- [What is required] Where a line of the data below has the string "automation", copy that line.

▶

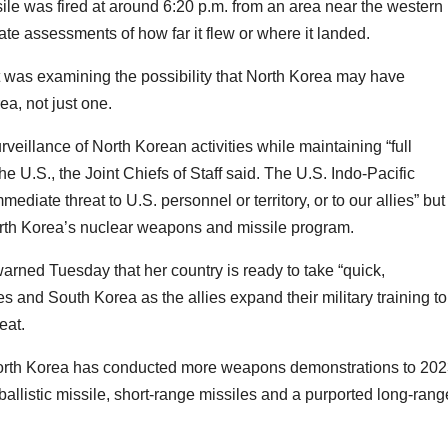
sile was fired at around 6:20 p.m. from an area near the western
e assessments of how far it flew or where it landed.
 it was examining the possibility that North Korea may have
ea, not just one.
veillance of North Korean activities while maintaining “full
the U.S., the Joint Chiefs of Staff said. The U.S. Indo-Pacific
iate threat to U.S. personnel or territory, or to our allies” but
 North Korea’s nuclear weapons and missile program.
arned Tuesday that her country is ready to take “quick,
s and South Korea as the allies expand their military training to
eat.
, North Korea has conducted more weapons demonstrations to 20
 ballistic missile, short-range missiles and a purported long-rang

◀
▶

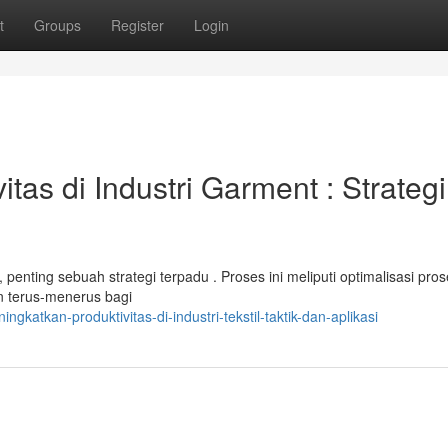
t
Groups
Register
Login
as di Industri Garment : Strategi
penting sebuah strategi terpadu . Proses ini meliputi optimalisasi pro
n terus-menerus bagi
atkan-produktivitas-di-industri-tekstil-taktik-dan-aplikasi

◀
▶

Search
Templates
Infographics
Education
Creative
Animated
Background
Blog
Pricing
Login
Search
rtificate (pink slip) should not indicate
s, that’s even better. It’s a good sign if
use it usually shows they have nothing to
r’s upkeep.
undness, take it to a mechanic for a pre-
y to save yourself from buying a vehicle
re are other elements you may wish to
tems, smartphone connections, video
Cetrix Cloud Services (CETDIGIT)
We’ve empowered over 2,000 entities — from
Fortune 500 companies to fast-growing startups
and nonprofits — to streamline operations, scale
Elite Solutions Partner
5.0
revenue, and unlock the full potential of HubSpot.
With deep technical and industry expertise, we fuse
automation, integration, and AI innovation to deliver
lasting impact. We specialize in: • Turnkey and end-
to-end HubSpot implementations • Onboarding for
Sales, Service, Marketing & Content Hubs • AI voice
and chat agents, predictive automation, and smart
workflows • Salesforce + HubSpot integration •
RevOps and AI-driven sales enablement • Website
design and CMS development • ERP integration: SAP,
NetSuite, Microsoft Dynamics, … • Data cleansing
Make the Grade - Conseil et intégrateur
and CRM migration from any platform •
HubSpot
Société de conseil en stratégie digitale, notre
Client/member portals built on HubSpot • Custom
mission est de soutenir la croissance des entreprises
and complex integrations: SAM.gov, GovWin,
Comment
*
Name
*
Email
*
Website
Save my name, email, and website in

◀

- [Task solution]
automation, integration, and AI innovation to deliver
and chat agents, predictive automation, and smart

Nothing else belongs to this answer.